Don Madey has lived in the Breckenridge community in Estero for 17 years. He said he has lived all over the U.S., including Boca Raton.
“This reminds me very much of Boca,” he says. “If their goal was to be like Boca, they’ve been successful.”
Estero stats
Population: 37,908
Area: 30 square miles
Communities: 61
Median Household Income: $100,459
Persons 65 and older: 50.7%
Source: Estero, U.S. Census Bureau
The development process
All land has a zoning designation, either commercial, residential, agricultural or mixed-use. If landowners want to change the zoning use, they have to get approval from the village. If they want to build within the current zoning, they have a couple of documents to follow:
The Comprehensive Plan
It’s the vision of how Estero intends to balance residential, commercial, public and reserve lands. If a developer wants to build something outside the plan, approval is required from the village council after a review by the Planning, Zoning and Design Review Board.
The Land Development Code
A technical document that details the rules builders and developers must follow to match the Comprehensive Plan’s vision. All developments must present their architectural plans for buildings, site plans, permanent signage and more for review to make sure they meet the standards of the code.
Planning Staff
Estero’s staff developed the Comprehensive Plan and the Land Development Code. The staff reviews developers’ plans and makes their recommendation to the Planning, Zoning and Design Review Board.
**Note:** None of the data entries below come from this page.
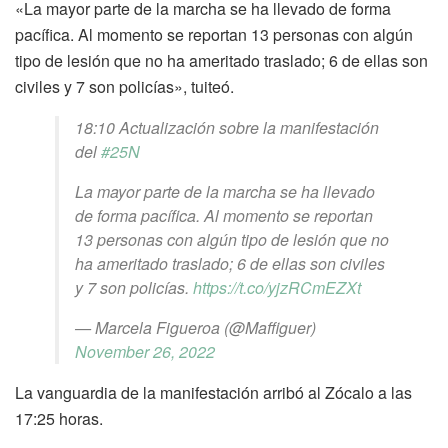
«La mayor parte de la marcha se ha llevado de forma
pacífica. Al momento se reportan 13 personas con algún
tipo de lesión que no ha ameritado traslado; 6 de ellas son
civiles y 7 son policías», tuiteó.
18:10 Actualización sobre la manifestación
del
#25N
La mayor parte de la marcha se ha llevado
de forma pacífica. Al momento se reportan
13 personas con algún tipo de lesión que no
ha ameritado traslado; 6 de ellas son civiles
y 7 son policías.
https://t.co/yjzRCmEZXt
— Marcela Figueroa (@Maffiguer)
November 26, 2022
La vanguardia de la manifestación arribó al Zócalo a las
17:25 horas.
Planning, Zoning and Design Review Board
The board holds a public hearing and either sends the plans back to the developer for changes or gives a recommendation to the village council.
Village Council
It can either approve the development or deny it.
Source: Engage Estero
Other reasons to incorporate
Fear of not being able to control its own destiny wasn’t the only reason Estero incorporated. The community was paying more in taxes than receiving in services, said Jim Wallace, who developed several projects in Estero; and residents feared that Bonita Springs was going to annex some of the area’s most valuable properties.
Bonita incorporated in 2000 and agreed not to annex anything in the Estero Fire District boundaries for five years, according to Forging a Better Path, a history of how Estero was created. After the agreement expired, Bonita unsuccessfully tried to extend its northern boundary to Williams Road; in 2007 it agreed not to try to annex any Estero land if Estero agreed not to incorporate. The agreement lasted for 5 1/2 years, but then Bonita Springs annexed 121 acres owned by WCI Communities and Coconut Point Marina and the Hyatt in 2013.
Members of the Estero Council of Community Leaders thought the only way to keep Bonita from encroaching more on Estero was by incorporating. The proposal overwhelmingly passed on the November 2014 ballot.